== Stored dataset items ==
════

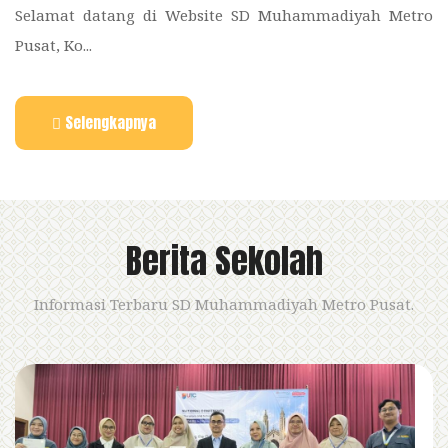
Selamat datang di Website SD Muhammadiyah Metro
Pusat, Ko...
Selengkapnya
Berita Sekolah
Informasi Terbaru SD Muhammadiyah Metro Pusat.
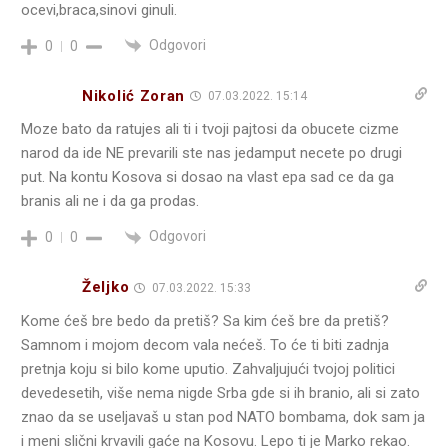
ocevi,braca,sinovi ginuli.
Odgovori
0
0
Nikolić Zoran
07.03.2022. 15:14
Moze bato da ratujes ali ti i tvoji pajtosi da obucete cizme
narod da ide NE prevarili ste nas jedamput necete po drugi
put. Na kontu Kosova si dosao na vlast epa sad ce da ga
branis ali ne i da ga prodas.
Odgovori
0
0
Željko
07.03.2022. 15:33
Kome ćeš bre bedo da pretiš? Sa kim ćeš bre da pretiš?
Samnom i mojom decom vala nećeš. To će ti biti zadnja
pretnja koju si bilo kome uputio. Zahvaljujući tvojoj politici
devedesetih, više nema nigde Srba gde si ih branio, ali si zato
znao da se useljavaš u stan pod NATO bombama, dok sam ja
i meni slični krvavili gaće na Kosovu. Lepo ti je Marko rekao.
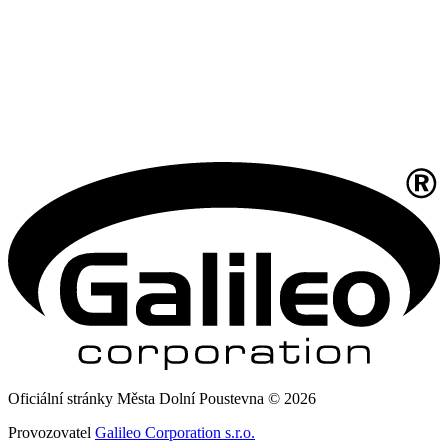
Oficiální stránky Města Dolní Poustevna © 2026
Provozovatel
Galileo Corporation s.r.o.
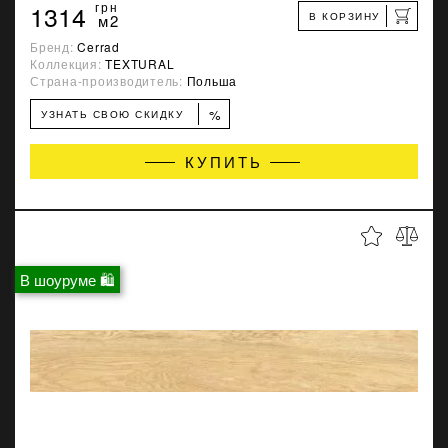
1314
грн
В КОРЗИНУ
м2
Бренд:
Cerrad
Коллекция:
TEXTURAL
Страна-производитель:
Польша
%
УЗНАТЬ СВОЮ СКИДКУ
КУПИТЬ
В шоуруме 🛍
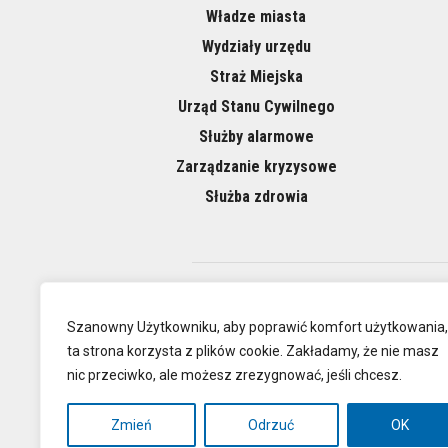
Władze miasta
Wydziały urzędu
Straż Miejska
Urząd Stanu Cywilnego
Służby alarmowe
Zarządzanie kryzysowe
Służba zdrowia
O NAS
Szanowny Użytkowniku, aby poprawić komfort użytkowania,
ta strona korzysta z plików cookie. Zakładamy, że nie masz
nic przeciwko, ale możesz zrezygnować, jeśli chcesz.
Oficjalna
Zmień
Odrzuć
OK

════

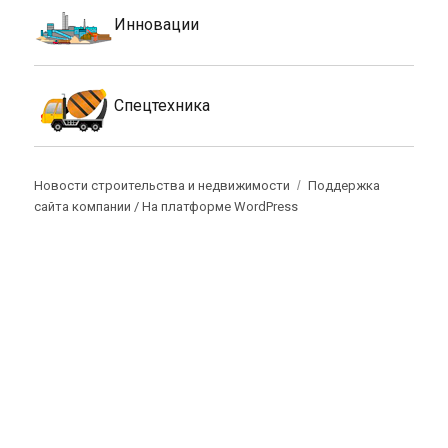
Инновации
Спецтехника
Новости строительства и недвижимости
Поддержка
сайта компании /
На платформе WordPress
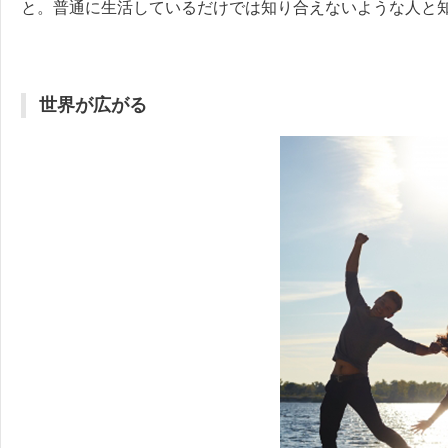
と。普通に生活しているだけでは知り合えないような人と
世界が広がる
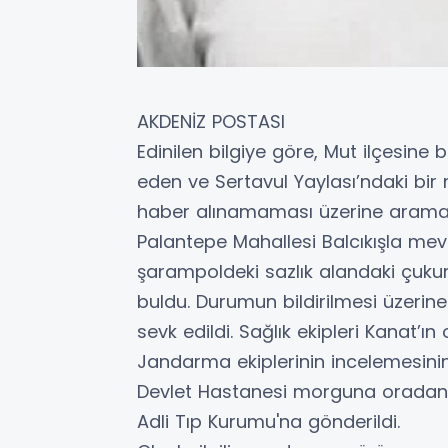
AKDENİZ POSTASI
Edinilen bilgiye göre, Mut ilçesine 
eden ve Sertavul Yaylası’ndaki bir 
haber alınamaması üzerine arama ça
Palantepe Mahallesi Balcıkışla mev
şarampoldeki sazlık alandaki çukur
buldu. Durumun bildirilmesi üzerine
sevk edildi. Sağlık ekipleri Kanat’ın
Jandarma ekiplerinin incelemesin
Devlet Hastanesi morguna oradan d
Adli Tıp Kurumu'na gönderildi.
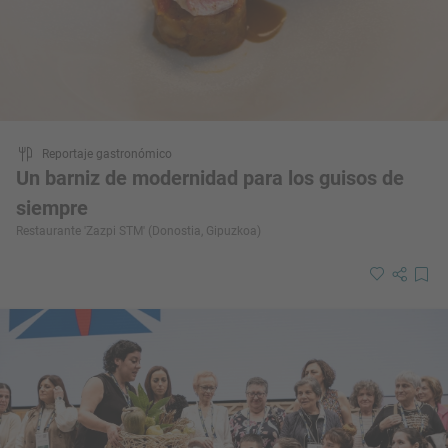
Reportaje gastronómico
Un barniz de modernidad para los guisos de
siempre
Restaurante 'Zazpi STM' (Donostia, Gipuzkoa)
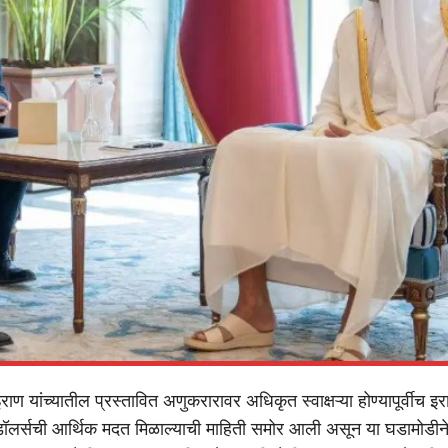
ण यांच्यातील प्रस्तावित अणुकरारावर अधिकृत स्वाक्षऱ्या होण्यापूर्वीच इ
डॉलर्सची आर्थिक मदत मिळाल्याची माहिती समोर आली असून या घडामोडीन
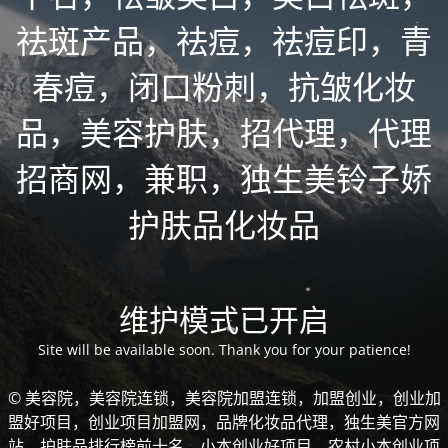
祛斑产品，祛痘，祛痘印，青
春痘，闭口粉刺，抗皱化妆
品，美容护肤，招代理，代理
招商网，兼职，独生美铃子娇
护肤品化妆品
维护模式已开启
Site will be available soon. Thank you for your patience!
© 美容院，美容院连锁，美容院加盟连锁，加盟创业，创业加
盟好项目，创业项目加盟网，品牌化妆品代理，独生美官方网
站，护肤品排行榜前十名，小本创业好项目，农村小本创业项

════

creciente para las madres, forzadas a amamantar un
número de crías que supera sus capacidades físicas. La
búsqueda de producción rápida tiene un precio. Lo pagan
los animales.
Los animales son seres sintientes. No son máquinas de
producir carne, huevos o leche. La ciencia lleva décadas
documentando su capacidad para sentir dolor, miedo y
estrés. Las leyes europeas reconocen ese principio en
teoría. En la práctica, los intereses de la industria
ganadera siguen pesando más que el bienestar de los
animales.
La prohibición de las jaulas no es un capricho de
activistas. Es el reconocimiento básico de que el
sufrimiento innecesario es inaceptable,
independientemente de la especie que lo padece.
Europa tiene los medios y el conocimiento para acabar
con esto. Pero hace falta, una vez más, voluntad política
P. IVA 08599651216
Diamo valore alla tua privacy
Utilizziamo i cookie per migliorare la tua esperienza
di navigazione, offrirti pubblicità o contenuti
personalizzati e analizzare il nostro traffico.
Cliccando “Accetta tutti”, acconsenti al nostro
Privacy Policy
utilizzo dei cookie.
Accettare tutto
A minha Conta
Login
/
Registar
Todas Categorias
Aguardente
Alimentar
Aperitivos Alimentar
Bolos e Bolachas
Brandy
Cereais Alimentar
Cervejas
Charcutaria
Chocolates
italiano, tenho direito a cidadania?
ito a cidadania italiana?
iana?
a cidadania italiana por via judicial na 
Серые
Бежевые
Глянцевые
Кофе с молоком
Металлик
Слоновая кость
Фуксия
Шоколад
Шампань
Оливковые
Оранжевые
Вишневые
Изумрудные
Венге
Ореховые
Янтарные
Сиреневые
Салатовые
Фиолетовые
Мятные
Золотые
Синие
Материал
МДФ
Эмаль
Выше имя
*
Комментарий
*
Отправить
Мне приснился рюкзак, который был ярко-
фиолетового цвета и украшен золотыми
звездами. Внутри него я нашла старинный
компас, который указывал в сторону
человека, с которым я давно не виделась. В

════

== Task item ==
Restate word for word the lines of the data above that begin at the line with "Selamat datang di" and end at the line with "Samnom i mojom", keeping both ends and dropping every picture.

== Solved exercise ==
Selamat datang di Website SD Muhammadiyah Metro
Pusat, Ko...
Selengkapnya
Berita Sekolah
Informasi Terbaru SD Muhammadiyah Metro Pusat.
ocevi,braca,sinovi ginuli.
Odgovori
0
0
Nikolić Zoran
07.03.2022. 15:14
Moze bato da ratujes ali ti i tvoji pajtosi da obucete cizme
narod da ide NE prevarili ste nas jedamput necete po drugi
put. Na kontu Kosova si dosao na vlast epa sad ce da ga
branis ali ne i da ga prodas.
Odgovori
0
0
Željko
07.03.2022. 15:33
Kome ćeš bre bedo da pretiš? Sa kim ćeš bre da pretiš?
Samnom i mojom decom vala nećeš. To će ti biti zadnja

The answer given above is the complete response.